On October 31, 2019, Judge Spatt referred Defendants' fee application to this Court for a Report and Recommendation as to whether the application is reasonable, and if not, for a recommendation on a more reasonable attorneys' fee award. See DE 72. For the reasons which follow, the Court respectfully recommends Judge Brown that Defendants' motion be GRANTED in part. II. BACKGROUND
Subsequent to the untimely death of Judge Arthur Spatt, this case was reassigned to Judge Gary Brown.

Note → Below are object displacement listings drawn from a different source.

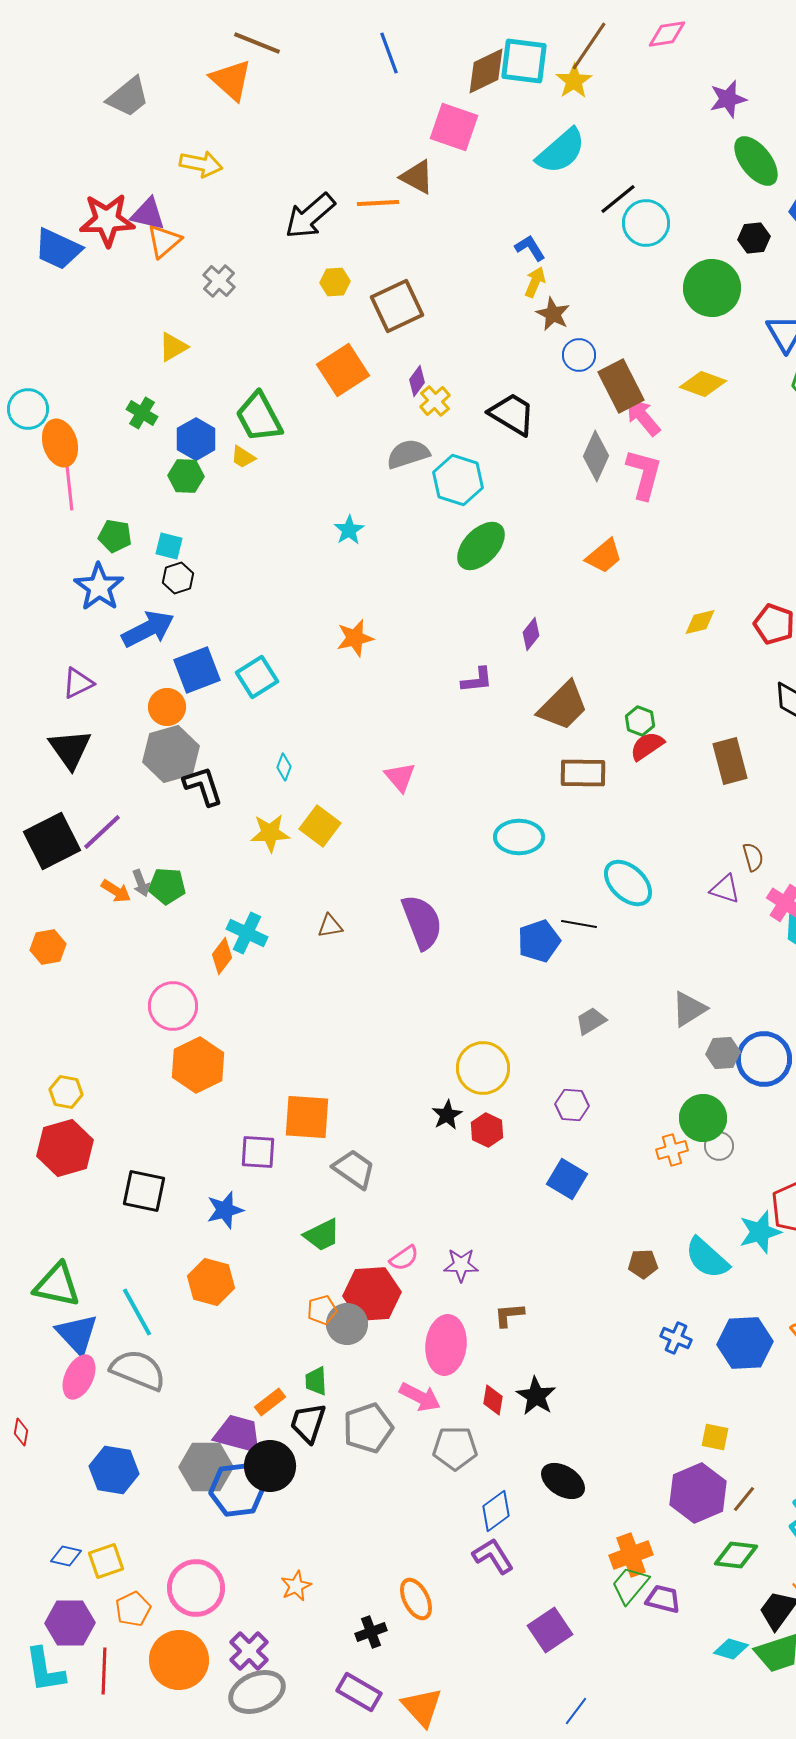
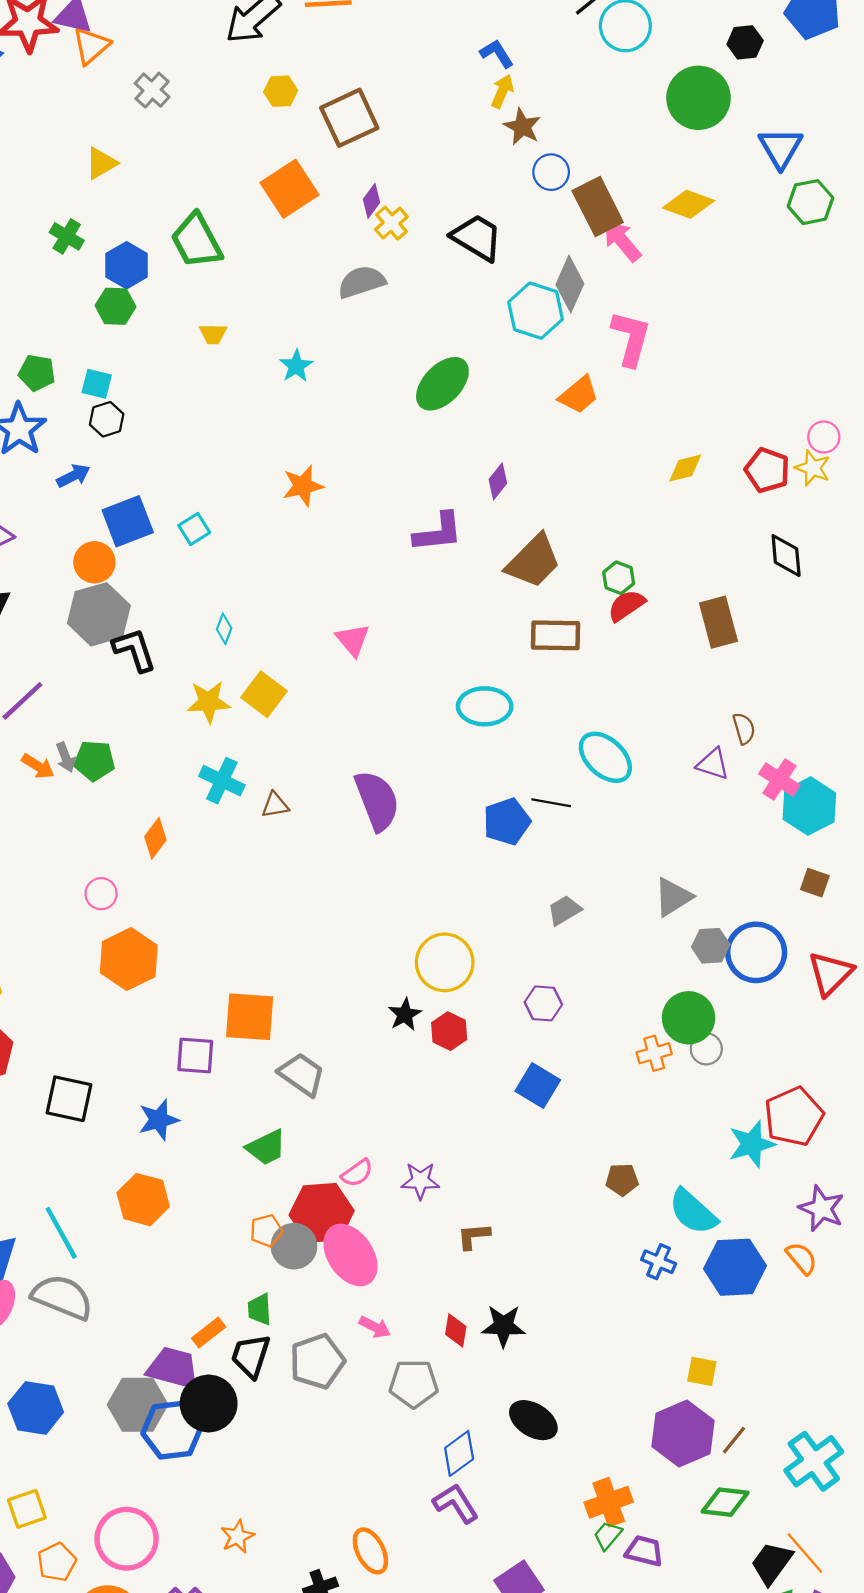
yellow trapezoid: (243, 457) -> (213, 334), moved, turned -32
pink L-shape: (644, 474) -> (631, 338), moved
cyan hexagon: (458, 480) -> (536, 311), moved
blue arrow: (148, 629) -> (73, 476), size x0.6
cyan square: (257, 677) -> (194, 529), size x0.7
purple L-shape: (477, 680) -> (438, 532), size x1.4
cyan cross: (247, 933) -> (222, 781), moved
pink circle: (173, 1006) -> (101, 894), size x0.6
cyan semicircle: (707, 1258) -> (693, 1212), moved
pink ellipse: (446, 1345) -> (350, 1255), moved, turned -40
black star: (536, 1396) -> (503, 1326), turned -30
pink arrow: (420, 1397) -> (375, 1327), size x0.7
green trapezoid: (630, 1585) -> (608, 1535), size x0.7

The Court presumes the parties' familiarity with the facts of this case. For purposes of this Report and Recommendation, the Court will summarize the necessary factual allegations as set forth in the Complaint filed on March 1, 2018.
A. Factual Allegations
Plaintiff's Complaint alleges that he worked as a custodian at the Eastern Suffolk BOCES Gary D. Bixhorn Technical Center in Bellport, New York. Compl. ¶ 1. In October 2016, Plaintiff raised "issues of public concern regarding incidents of fiscal management and misappropriation of funds" and was subsequently transferred to a different BOCES facility, H.B. Ward Technical Center, in Riverhead, New York. Id. ¶¶ 2, 5. Plaintiff alleged the new facility was more than 10 miles from his home, that he suffered from a disability which prevented him from traveling or driving 10 miles or more, and Defendants knew of this disability when they transferred him. Id. ¶¶ 6-7. Plaintiff claimed that the transfer to H.B. Ward caused him enormous anxiety, rendering him unable to work. Id. ¶¶ 36, 39. Defendants allegedly refused to provide Plaintiff with a reasonable accommodation concerning his travel restrictions and attempted to place him on leave pursuant to the Family Medical Leave Act ("FMLA"), despite Plaintiff never requesting such leave. Id. ¶¶ 42-43, 47-48. Plaintiff was subsequently placed on administrative leave in December 2016. Id. ¶ 55. Following requests to meet with Defendants about his administrative leave and FMLA leave status, in January 2017, Plaintiff was directed to report to the Jefferson Academic Center ("JAC") for a temporary assignment. Id. ¶ 60.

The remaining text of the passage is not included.